From the age of twelve until I started university I took piano lessons from a man named Alan who loved to read and always had a book in hand when he rode the subway. I remember after one lesson, maybe in ’78 or ’79, when we were chatting about—who knows—life, the universe and everything—when Alan laughed and told me he was reading Death in Don Mills, by Hugh Garner. I had never heard of Hugh Garner. It turns out he belonged to that loose affiliation of hard-drinking writers who reported for the Toronto Star and wrote novels on the side. Others in this group included Morley Callaghan and, most notably, Ernest Hemingway. Their prose is spare and to the point. But Death in Don Mills? You’d understand the eye rolls if you knew anything about Don Mills.
Don Mills is a suburban community in central Toronto which takes its name from a village that sat on the Don River in the days before Toronto swallowed up all the lands extending north from Lake Ontario. Even today, signs proudly announce that Don Mills was the first planned community in North America: mixed density, curvy streets, lovely schools, even a golf course. Nothing ever happens here. It makes an improbable setting for a hard-boiled roman policier. But there you have it. Toronto’s finest get called to a fictitious apartment building that fronts Don Mills Road somewhere between Eglinton and Lawrence. There’s even a reporter named “Jocko,” clearly a tip of the hat to Jocko Thomas, crime reporter, “reporting for CFRB from police headquar-r-r-r-r-ters.”
McGraw-Hill Ryerson published the book in 1975. Recently, I found a good first edition at a church book sale and spent an afternoon between its covers visiting a neighbourhood I had known as a kid. It’s an odd read. The book is almost an archeological artifact. It provides evidence of how much Toronto’s culture has changed, how much we’ve grown up.
You see, the man named Alan who introduced me to this book was gay. You can read more about him here. One of the suspects in Death in Don Mills is gay. I’m having difficulty reconciling Alan’s laughter to Garner’s portrayal of a gay youth struggling to survive in an early ’70’s Toronto suburb.
What strikes me as odd is that the portrayal purports to be sympathetic. The youth’s father is a die-hard homophobe who is filled with revulsion at the thought of his son. He serves as a foil to the investigating detective, Walter McDumont, who represents the voice of reason, the enlightened point of view, the unassuming liberalism of middle-class Toronto. And how does the voice of reason respond to the gay suspect?
By the end of the novel, it is obvious that the gay youth didn’t commit the crime. Nevertheless, the kid is in trouble. The detective could handle things in one of two ways. He could play by the book, arrest the kid and criminalize his behaviour. Or he could take the compassionate choice — treatment. Yup. McDumont is going to send the poor kid to the Clarke Institute (now CAMH).

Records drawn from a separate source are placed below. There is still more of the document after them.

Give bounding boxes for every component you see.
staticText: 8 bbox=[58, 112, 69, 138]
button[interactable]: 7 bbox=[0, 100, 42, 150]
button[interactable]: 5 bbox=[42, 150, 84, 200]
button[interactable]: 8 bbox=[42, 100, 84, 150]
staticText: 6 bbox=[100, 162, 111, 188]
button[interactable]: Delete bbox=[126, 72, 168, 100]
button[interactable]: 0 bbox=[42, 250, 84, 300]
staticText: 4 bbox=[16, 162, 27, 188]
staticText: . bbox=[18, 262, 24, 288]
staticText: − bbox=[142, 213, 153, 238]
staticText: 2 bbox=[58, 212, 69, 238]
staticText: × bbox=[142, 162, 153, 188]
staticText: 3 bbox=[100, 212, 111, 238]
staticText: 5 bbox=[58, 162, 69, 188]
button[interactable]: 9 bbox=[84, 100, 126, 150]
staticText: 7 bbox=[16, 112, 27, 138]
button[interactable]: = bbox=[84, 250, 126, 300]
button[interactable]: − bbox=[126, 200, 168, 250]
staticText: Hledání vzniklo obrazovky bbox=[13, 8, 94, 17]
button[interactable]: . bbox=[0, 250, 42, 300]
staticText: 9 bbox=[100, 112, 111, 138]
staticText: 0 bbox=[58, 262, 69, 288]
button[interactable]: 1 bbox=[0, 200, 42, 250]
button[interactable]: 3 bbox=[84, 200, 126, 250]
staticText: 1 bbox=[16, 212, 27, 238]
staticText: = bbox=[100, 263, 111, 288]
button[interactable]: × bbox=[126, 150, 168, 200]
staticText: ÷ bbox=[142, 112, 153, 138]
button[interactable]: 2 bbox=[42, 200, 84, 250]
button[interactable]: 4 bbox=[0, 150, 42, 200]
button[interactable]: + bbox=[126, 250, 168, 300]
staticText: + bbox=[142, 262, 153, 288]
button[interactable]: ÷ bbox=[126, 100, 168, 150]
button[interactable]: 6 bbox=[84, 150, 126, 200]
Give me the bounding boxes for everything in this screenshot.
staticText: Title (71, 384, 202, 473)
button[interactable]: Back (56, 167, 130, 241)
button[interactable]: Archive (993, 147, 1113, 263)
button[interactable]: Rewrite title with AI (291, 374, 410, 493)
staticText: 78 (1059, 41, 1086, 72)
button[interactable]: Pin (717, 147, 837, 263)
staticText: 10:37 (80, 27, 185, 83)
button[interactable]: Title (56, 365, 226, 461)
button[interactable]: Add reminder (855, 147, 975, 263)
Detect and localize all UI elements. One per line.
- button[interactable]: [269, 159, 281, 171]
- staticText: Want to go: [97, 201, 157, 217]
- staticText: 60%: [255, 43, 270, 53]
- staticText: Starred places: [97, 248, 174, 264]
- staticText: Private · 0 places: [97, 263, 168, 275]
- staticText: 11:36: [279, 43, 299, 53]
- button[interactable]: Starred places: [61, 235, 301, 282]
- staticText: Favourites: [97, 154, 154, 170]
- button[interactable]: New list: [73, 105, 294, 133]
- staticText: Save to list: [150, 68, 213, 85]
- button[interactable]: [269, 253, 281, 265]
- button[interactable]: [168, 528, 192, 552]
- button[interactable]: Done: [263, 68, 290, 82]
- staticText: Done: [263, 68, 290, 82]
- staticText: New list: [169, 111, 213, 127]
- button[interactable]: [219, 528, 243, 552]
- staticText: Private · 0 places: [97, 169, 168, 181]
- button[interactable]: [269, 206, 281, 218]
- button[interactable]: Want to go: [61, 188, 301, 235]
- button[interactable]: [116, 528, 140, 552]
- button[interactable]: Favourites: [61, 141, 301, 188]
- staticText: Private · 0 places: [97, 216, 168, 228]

“I’m not sending you to the Don Jail. I’ve been in touch with the Clarke Institute out near College and Spadina. I’m sending you there until the trial. I wouldn’t want to send you to the Don, where I’m sure they’d have to keep you isolated from the other prisoners for your own protection. In the Clarke you’ll be locked up but not in an individual cell. You’ll probably have access to any recreational facilities they have there and the use of a common room during the day. Whether they’ll put you in a dorm or a room I have no idea, but we’ll find out more about that when the doctor comes to get you later. His name’s Bob Macpherson, and he’s a Scotsman like me. I think from his voice over the phone that he’s a young guy. Now, I think they’ll go into your history much more thoroughly than I’m going to go into it here, and because they’re doctors whose job it is to bring people, some with your problem, many with other neuroses, back to what we think of as normalcy, you’ll probably have private therapy sessions and group therapy sessions. It will depend on you whether you accept the help they’ll offer you or not. That’s out of my jurisdiction. Anyhow, you’ll be much better cared for than you would be in the city jail. What do you think of it?”
“I think it’s super of you, Inspector. Thank you.”
I can still hear Alan’s laugh. Super! What was it about that laugh? Was there irony, caution, fear, a sly defensiveness? It couldn’t have been straight-up laughter at a silly pot-boiler about a murder in suburbia, could it?
The book illustrates how fluid is our notion of liberalism. A liberal point of view tends to understand itself by reference to the prevailing force of oppression. For gays, treatment was the liberal alternative when oppression meant criminalization. Now, we tend to think of treatment as a more subtle manipulation that nevertheless operates with as much oppression as criminalization. Liberalism has shifted its position to accommodate this new insight. And tomorrow? Presumably the desire to oppress can take hold on any ground. That makes the future face of liberalism impossible to predict.